### EXERCISE REQUIREMENTS
Line by line, copy the records below exactly and leave the pictures out.
___ EXTRACTED ENTRIES
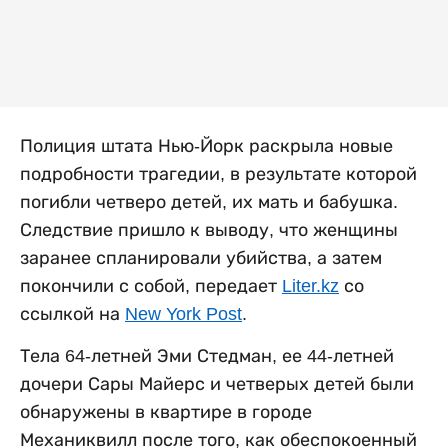
Полиция штата Нью-Йорк раскрыла новые
подробности трагедии, в результате которой
погибли четверо детей, их мать и бабушка.
Следствие пришло к выводу, что женщины
заранее спланировали убийства, а затем
покончили с собой, передает
Liter.kz
со
ссылкой на
New York Post
.
Тела 64-летней Эми Стедман, ее 44-летней
дочери Сары Майерс и четверых детей были
обнаружены в квартире в городе
Механиквилл после того, как обеспокоенный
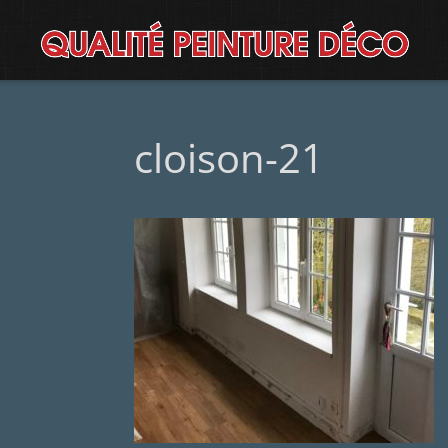
cloison-21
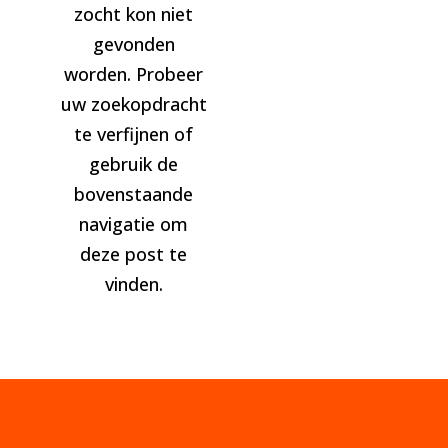
zocht kon niet
gevonden
worden. Probeer
uw zoekopdracht
te verfijnen of
gebruik de
bovenstaande
navigatie om
deze post te
vinden.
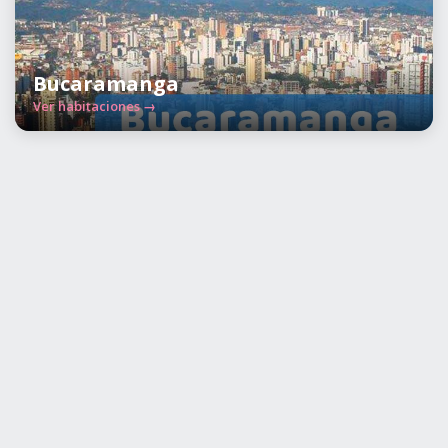
Bucaramanga
Ver habitaciones →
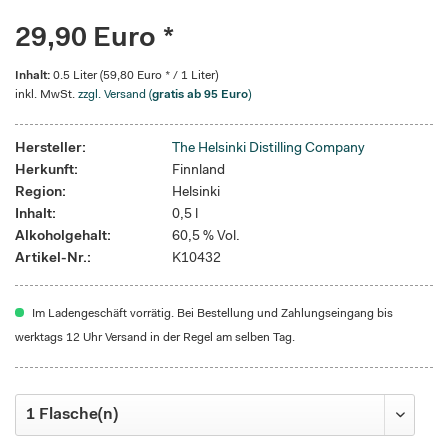
29,90 Euro *
Inhalt:
0.5 Liter (59,80 Euro * / 1 Liter)
inkl. MwSt.
zzgl. Versand (
gratis ab 95 Euro
)
Hersteller:
The Helsinki Distilling Company
Herkunft:
Finnland
Region:
Helsinki
Inhalt:
0,5 l
Alkoholgehalt:
60,5 % Vol.
Artikel-Nr.:
K10432
Im Ladengeschäft vorrätig. Bei Bestellung und Zahlungseingang bis
werktags 12 Uhr Versand in der Regel am selben Tag.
______
### TASK RESPONSE
Полиция штата Нью-Йорк раскрыла новые
подробности трагедии, в результате которой
погибли четверо детей, их мать и бабушка.
Следствие пришло к выводу, что женщины
заранее спланировали убийства, а затем
покончили с собой, передает
Liter.kz
со
ссылкой на
New York Post
.
Тела 64-летней Эми Стедман, ее 44-летней
дочери Сары Майерс и четверых детей были
обнаружены в квартире в городе
Механиквилл после того, как обеспокоенный
cloison-21
zocht kon niet
gevonden
worden. Probeer
uw zoekopdracht
te verfijnen of
gebruik de
bovenstaande
navigatie om
deze post te
vinden.
Bucaramanga
Ver habitaciones →
29,90 Euro *
Inhalt:
0.5 Liter (59,80 Euro * / 1 Liter)
inkl. MwSt.
zzgl. Versand (
gratis ab 95 Euro
)
Hersteller:
The Helsinki Distilling Company
Herkunft:
Finnland
Region:
Helsinki
Inhalt:
0,5 l
Alkoholgehalt:
60,5 % Vol.
Artikel-Nr.:
K10432
Im Ladengeschäft vorrätig. Bei Bestellung und Zahlungseingang bis
werktags 12 Uhr Versand in der Regel am selben Tag.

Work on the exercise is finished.